When he finished, I asked him how he knew all of this to be true. Well naturally he heard it from other students, and he didn’t know how they knew. I said, “Buddy, I’m going to stop you right here. First, if that’s true, then that makes me very sad. But mostly, we have no idea what the facts are, so we’re not going to talk about it anymore.”

Then we had a little discussion about why we don’t participate in rumors and gossip. Scripture offers plenty on the topic, but I like Proverbs 26:20, “Where there is no wood, the fire goes out; And where there is no talebearer, strife ceases.” NKJV

It can’t spread if no one talks about it. My son and I talked about how important it is to just not share things that are none of our business. Most of us know this, and though it is sometimes easier said than done, we often struggle to not participate.

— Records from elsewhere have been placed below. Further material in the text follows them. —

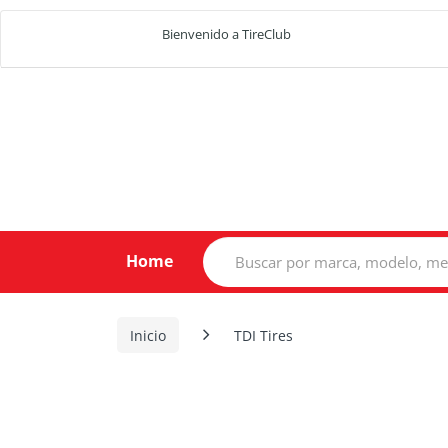
Bienvenido a TireClub
Search
Home
for:
Inicio
TDI Tires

I pray we each take some time to evaluate the conversations we’re participating in and the knowledge and perspective we’re bringing to them. That often-mentioned filter of “Is it true? Is it kind? Is it necessary?” is spot on. Perhaps we’re best served by taking our firewood and going home.

Comments

  1. Janice M Gifford

    Hello Robyn! Congratulations your new book! I saw the info in the Carlisle newspaper and couldn’t understand why your picture looked familiar. Upon reading your name, I flashed back to my former sweet co-worker, Carol, sharing her little daughter’s latest escapades! I am a former UK Extension agent from Robertson County and enjoyed working with your mom on occasion. You favor her greatly. She would certainly continue to be proud of you!

    1. Post
      Author
  2. Laura

    Robyn, Thank you sharing this post. Such truth in all of it. I know all to well how relationships are hurt from the words we speak. (Is it true? Is it Kind? Is it necessary?) Great self reflection questions to always remember before we speak. Thank you!